You heard about the guy needing a new brain? Started looking at the samples sitting in their jars. How much for that one he asked. Oh, that one is 6 million. What! That is unbelievable, why so much? It was from a doctor who was very healthy, religious and moral. OK, then how much for that one over there? 2 million. I can't believe that , look, it has some flaky parts, shady and bruised. Well, that one is a fine specimen of a lawyer who made a decent living, only cheated on his wife, taxes and at cards. Well the man was beside himself. Finally he found a moth eaten, tattered little brain about the size of a walnut sitting in a jar of alcohol. How much for that one? 30 billion. Why? It is the worst example and in horrible shape! The Doctor looked at the man and said it came from a climber. So, why so much? The Doctor said, "Do you have any idea how many climbers we had to go through before we found one with a brain?"

You know you are in trouble when you hear........."Hey, which one is my brake hand?"

What's the difference between a Climber and a Golfer?
Golfer goes: Whack, Shit! Climber goes : Shit, WHACK!
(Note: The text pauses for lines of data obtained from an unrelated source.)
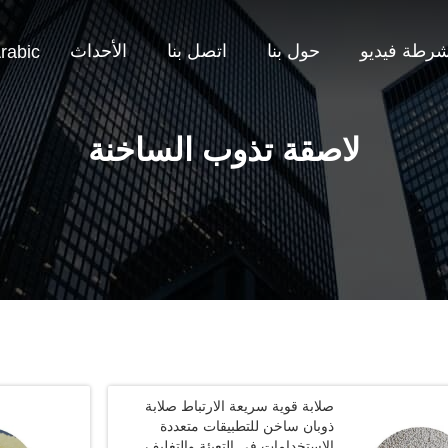
شرطة فيديو
حول بنا
اتصل بنا
الأحداث
rabic
لاصقة تذوب الساخنة
صلابة قوية سريعة الارتباط صلابة
ذوبان ساخن للتطبيقات متعددة
الاستخدامات في التعبئة والتغليف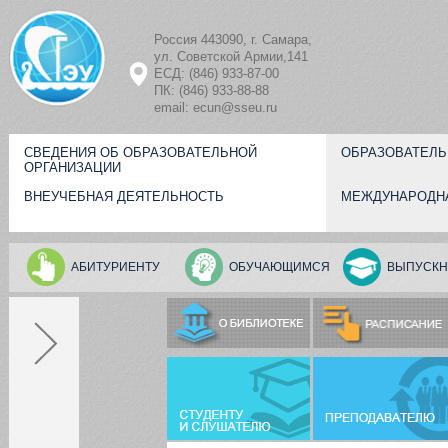
Перейти к основному содержанию
Россия 443090, г. Самара,
ул. Советской Армии,141
ЕСД: (846) 933-87-00
ПК: (846) 933-88-88
email: ecun@sseu.ru
СВЕДЕНИЯ ОБ ОБРАЗОВАТЕЛЬНОЙ
ОБРАЗОВАТЕЛЬ
ОРГАНИЗАЦИИ
ВНЕУЧЕБНАЯ ДЕЯТЕЛЬНОСТЬ
МЕЖДУНАРОДН
АБИТУРИЕНТУ
ОБУЧАЮЩИМСЯ
ВЫПУСКН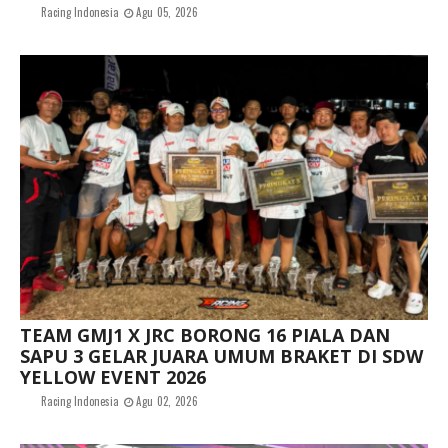
Racing Indonesia
Agu 05, 2026
TEAM GMJ1 X JRC BORONG 16 PIALA DAN
SAPU 3 GELAR JUARA UMUM BRAKET DI SDW
YELLOW EVENT 2026
Racing Indonesia
Agu 02, 2026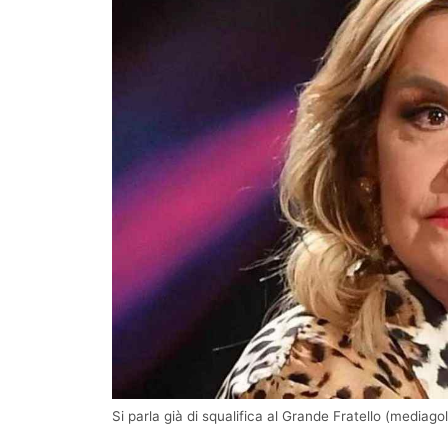
Si parla già di squalifica al Grande Fratello (mediagol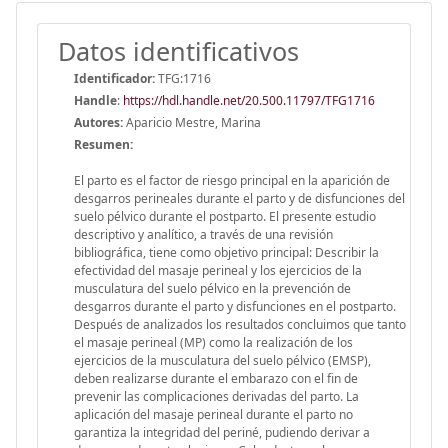
Datos identificativos
Identificador:
TFG:1716
Handle
:
https://hdl.handle.net/20.500.11797/TFG1716
Autores:
Aparicio Mestre, Marina
Resumen:
El parto es el factor de riesgo principal en la aparición de
desgarros perineales durante el parto y de disfunciones del
suelo pélvico durante el postparto. El presente estudio
descriptivo y analítico, a través de una revisión
bibliográfica, tiene como objetivo principal: Describir la
efectividad del masaje perineal y los ejercicios de la
musculatura del suelo pélvico en la prevención de
desgarros durante el parto y disfunciones en el postparto.
Después de analizados los resultados concluimos que tanto
el masaje perineal (MP) como la realización de los
ejercicios de la musculatura del suelo pélvico (EMSP),
deben realizarse durante el embarazo con el fin de
prevenir las complicaciones derivadas del parto. La
aplicación del masaje perineal durante el parto no
garantiza la integridad del periné, pudiendo derivar a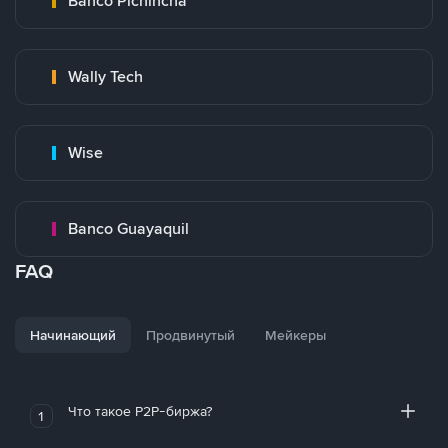
Banco Pichincha
Wally Tech
Wise
Banco Guayaquil
FAQ
Начинающий
Продвинутый
Мейкеры
Что такое P2P-биржа?
1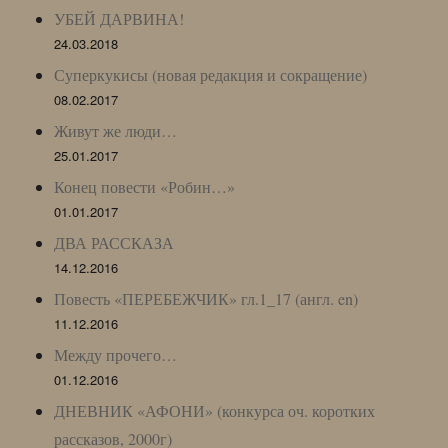
УБЕЙ ДАРВИНА!
24.03.2018
Суперкукисы (новая редакция и сокращение)
08.02.2017
Живут же люди…
25.01.2017
Конец повести «Робин…»
01.01.2017
ДВА РАССКАЗА
14.12.2016
Повесть «ПЕРЕБЕЖЧИК» гл.1_17 (англ. en)
11.12.2016
Между прочего…
01.12.2016
ДНЕВНИК «АФОНИ» (конкурса оч. коротких
рассказов, 2000г)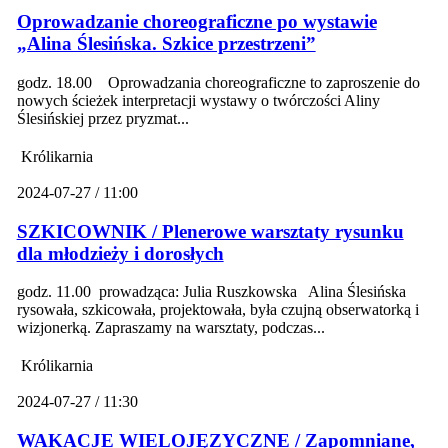
Oprowadzanie choreograficzne po wystawie
„Alina Ślesińska. Szkice przestrzeni”
godz. 18.00 Oprowadzania choreograficzne to zaproszenie do
nowych ścieżek interpretacji wystawy o twórczości Aliny
Ślesińskiej przez pryzmat...
Królikarnia
2024-07-27 / 11:00
SZKICOWNIK / Plenerowe warsztaty rysunku
dla młodzieży i dorosłych
godz. 11.00 prowadząca: Julia Ruszkowska Alina Ślesińska
rysowała, szkicowała, projektowała, była czujną obserwatorką i
wizjonerką. Zapraszamy na warsztaty, podczas...
Królikarnia
2024-07-27 / 11:30
WAKACJE WIELOJĘZYCZNE / Zapomniane,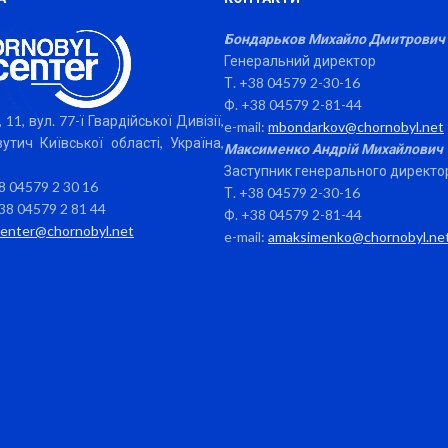
Бондарьков Михайло Дмитрович
Генеральний директор
Т. +38 04579 2-30-16
Ф. +38 04579 2-81-44
 11, вул. 77-ї Гвардійської Дивізії,
e-mail:
mbondarkov@chornobyl.net
утич Київської області, Україна,
Максименко Андрій Михайлович
Заступник генерального директо
38 04579 2 30 16
Т. +38 04579 2-30-16
38 04579 2 81 44
Ф. +38 04579 2-81-44
center@chornobyl.net
e-mail:
amaksimenko@chornobyl.ne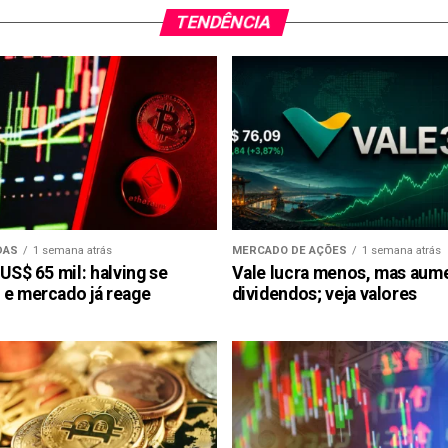
TENDÊNCIA
DAS
1 semana atrás
MERCADO DE AÇÕES
1 semana atrás
 US$ 65 mil: halving se
Vale lucra menos, mas aum
 e mercado já reage
dividendos; veja valores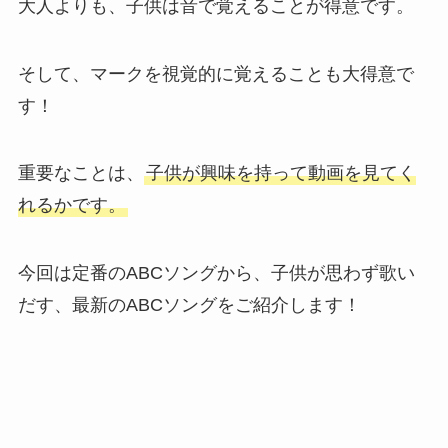
大人よりも、子供は音で覚えることが得意です。
そして、マークを視覚的に覚えることも大得意で
す！
重要なことは、
子供が興味を持って動画を見てく
れるかです。
今回は定番のABCソングから、子供が思わず歌い
だす、最新のABCソングをご紹介します！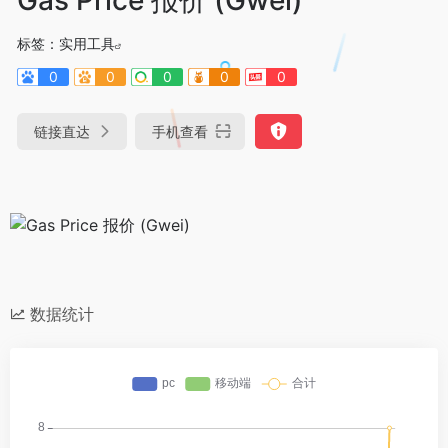
标签：
实用工具
0
0
0
0
0
链接直达
手机查看
数据统计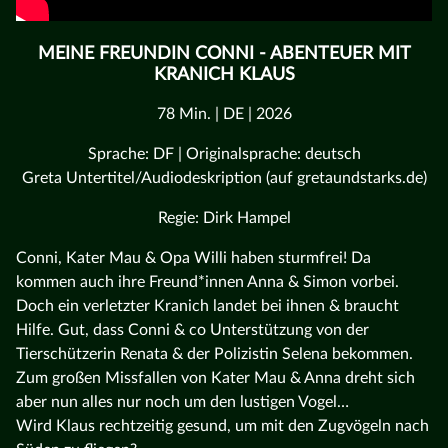
MEINE FREUNDIN CONNI - ABENTEUER MIT
KRANICH KLAUS
78 Min. | DE | 2026
Sprache: DF | Originalsprache: deutsch
Greta Untertitel/Audiodeskription (auf gretaundstarks.de)
Regie: Dirk Hampel
Conni, Kater Mau & Opa Willi haben sturmfrei! Da
kommen auch ihre Freund*innen Anna & Simon vorbei.
Doch ein verletzter Kranich landet bei ihnen & braucht
Hilfe. Gut, dass Conni & co Unterstützung von der
Tierschützerin Renata & der Polizistin Selena bekommen.
Zum großen Missfallen von Kater Mau & Anna dreht sich
aber nun alles nur noch um den lustigen Vogel…
Wird Klaus rechtzeitig gesund, um mit den Zugvögeln nach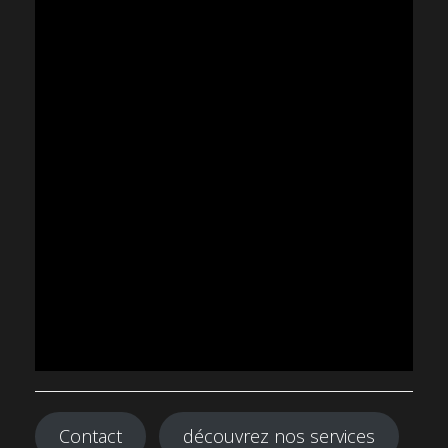
Contact
découvrez nos services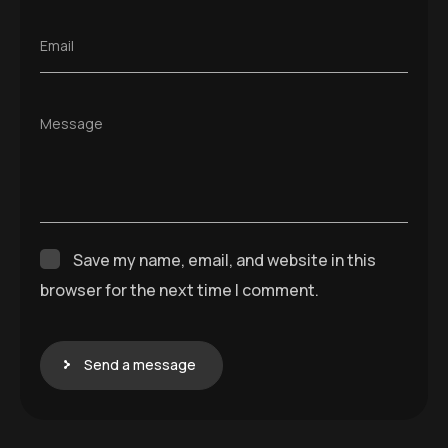
Email
Message
Save my name, email, and website in this
browser for the next time I comment.
Send a message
A man's wife asks him to go to the store to buy some cigarettes. He walks down to the store only to find it closed, so he goes into a nearby bar to use the vending machine. At the bar he sees a beautiful woman and starts talking to her. They have a couple of beers and one thing leads to another and they end up in her apartment. After they've had their fun, he realises its 3AM and says, "Oh, shit! It's so late, my wife's going to kill me! Have you got any talcum powder?" She gives him some talcum powder, which he proceeds to rub on his hands. Then he goes home. His wife is waiting for him in the doorway and she is really pissed off. "Where the hell have you been?!?!" "Well, honey, it's like this. I went to the store like you asked, but they were closed. So I went to the bar to use the vending machine. I saw this great looking chick there and we had a few drinks and one thing led to another and I ended up in bed with her." "Oh yeah?" She grabs his hands, which are covered with white powder, and screams, "You liar! You went climbing again!!!